The entries below must be retyped exactly. Pictures are to be omitted.

> _TASK INPUT_

++++

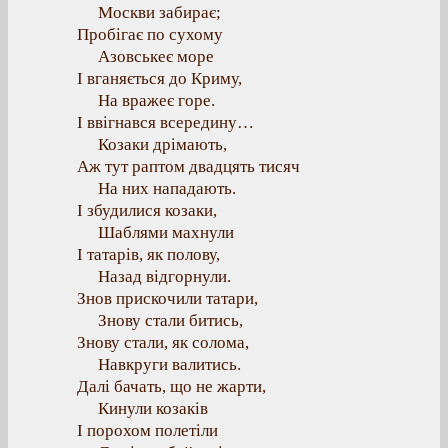
Москви забирає;
Пробігає по сухому
Азовськеє море
І вганяється до Криму,
На вражеє горе.
І ввігнався всередину…
Козаки дрімають,
Аж тут раптом двадцять тисяч
На них нападають.
І збудилися козаки,
Шаблями махнули
І татарів, як полову,
Назад відгорнули.
Знов прискочили татари,
Знову стали битись,
Знову стали, як солома,
Навкруги валитись.
Далі бачать, що не жарти,
Кинули козаків
І порохом полетіли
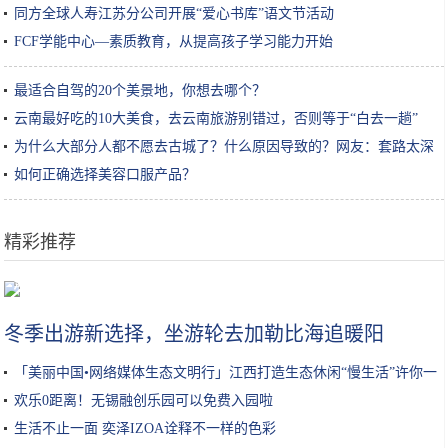
同方全球人寿江苏分公司开展“爱心书库”语文节活动
FCF学能中心—素质教育，从提高孩子学习能力开始
最适合自驾的20个美景地，你想去哪个？
云南最好吃的10大美食，去云南旅游别错过，否则等于“白去一趟”
为什么大部分人都不愿去古城了？什么原因导致的？网友：套路太深
如何正确选择美容口服产品？
精彩推荐
河南这个古镇名气不大，却是国家4A级旅游景区，免费游玩口碑很好
冬季出游新选择，坐游轮去加勒比海追暖阳
「美丽中国•网络媒体生态文明行」江西打造生态休闲“慢生活”许你一
段柔软时光
欢乐0距离！无锡融创乐园可以免费入园啦
生活不止一面 奕泽IZOA诠释不一样的色彩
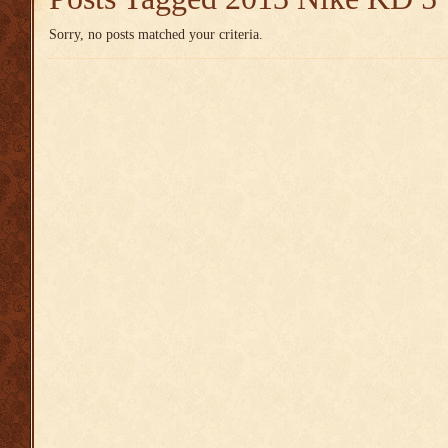
Sorry, no posts matched your criteria.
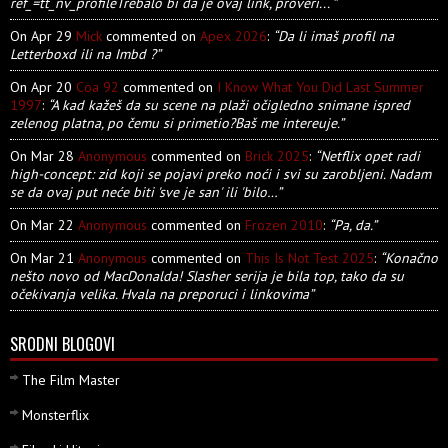
ref_=tt_nv_profileTrebalo bi da je ovaj link, proveri... ”
On Apr 29
Mick
commented on
Apex 2026
:
“Da li imaš profil na
Letterboxd ili na Imbd ?”
On Apr 20
Coa 92
commented on
I Know What You Did Last Summer
1997
:
“A kad kažeš da su scene na plaži očigledno snimane ispred
zelenog platna, po čemu si primetio?Baš me intereuje.”
On Mar 28
Anonymous
commented on
Brick 2025
:
“Netflix opet radi
high-concept: zid koji se pojavi preko noći i svi su zarobljeni. Nadam
se da ovaj put neće biti 'sve je san' ili 'bilo…”
On Mar 22
Anonymous
commented on
Frozen 2010
:
“Pa, da.”
On Mar 21
Anonymous
commented on
This Is Not Test 2025
:
“Konačno
nešto novo od MacDonalda! Slasher serija je bila top, tako da su
očekivanja velika. Hvala na preporuci i linkovima”
SRODNI BLOGOVI
The Film Master
Monsterflix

++++

> _FINISHED EXERCISE_
Москви забирає;
Пробігає по сухому
Азовськеє море
І вганяється до Криму,
На вражеє горе.
І ввігнався всередину…
Козаки дрімають,
Аж тут раптом двадцять тисяч
На них нападають.
І збудилися козаки,
Шаблями махнули
І татарів, як полову,
Назад відгорнули.
Знов прискочили татари,
Знову стали битись,
Знову стали, як солома,
Навкруги валитись.
Далі бачать, що не жарти,
Кинули козаків
І порохом полетіли
同方全球人寿江苏分公司开展“爱心书库”语文节活动
FCF学能中心—素质教育，从提高孩子学习能力开始
最适合自驾的20个美景地，你想去哪个？
云南最好吃的10大美食，去云南旅游别错过，否则等于“白去一趟”
为什么大部分人都不愿去古城了？什么原因导致的？网友：套路太深
如何正确选择美容口服产品？
精彩推荐
河南这个古镇名气不大，却是国家4A级旅游景区，免费游玩口碑很好
冬季出游新选择，坐游轮去加勒比海追暖阳
「美丽中国•网络媒体生态文明行」江西打造生态休闲“慢生活”许你一
段柔软时光
欢乐0距离！无锡融创乐园可以免费入园啦
生活不止一面 奕泽IZOA诠释不一样的色彩
Sorry, no posts matched your criteria.
ref_=tt_nv_profileTrebalo bi da je ovaj link, proveri... ”
On Apr 29
Mick
commented on
Apex 2026
:
“Da li imaš profil na
Letterboxd ili na Imbd ?”
On Apr 20
Coa 92
commented on
I Know What You Did Last Summer
1997
:
“A kad kažeš da su scene na plaži očigledno snimane ispred
zelenog platna, po čemu si primetio?Baš me intereuje.”
On Mar 28
Anonymous
commented on
Brick 2025
:
“Netflix opet radi
high-concept: zid koji se pojavi preko noći i svi su zarobljeni. Nadam
se da ovaj put neće biti 'sve je san' ili 'bilo…”
On Mar 22
Anonymous
commented on
Frozen 2010
:
“Pa, da.”
On Mar 21
Anonymous
commented on
This Is Not Test 2025
:
“Konačno
nešto novo od MacDonalda! Slasher serija je bila top, tako da su
očekivanja velika. Hvala na preporuci i linkovima”
SRODNI BLOGOVI
The Film Master
Monsterflix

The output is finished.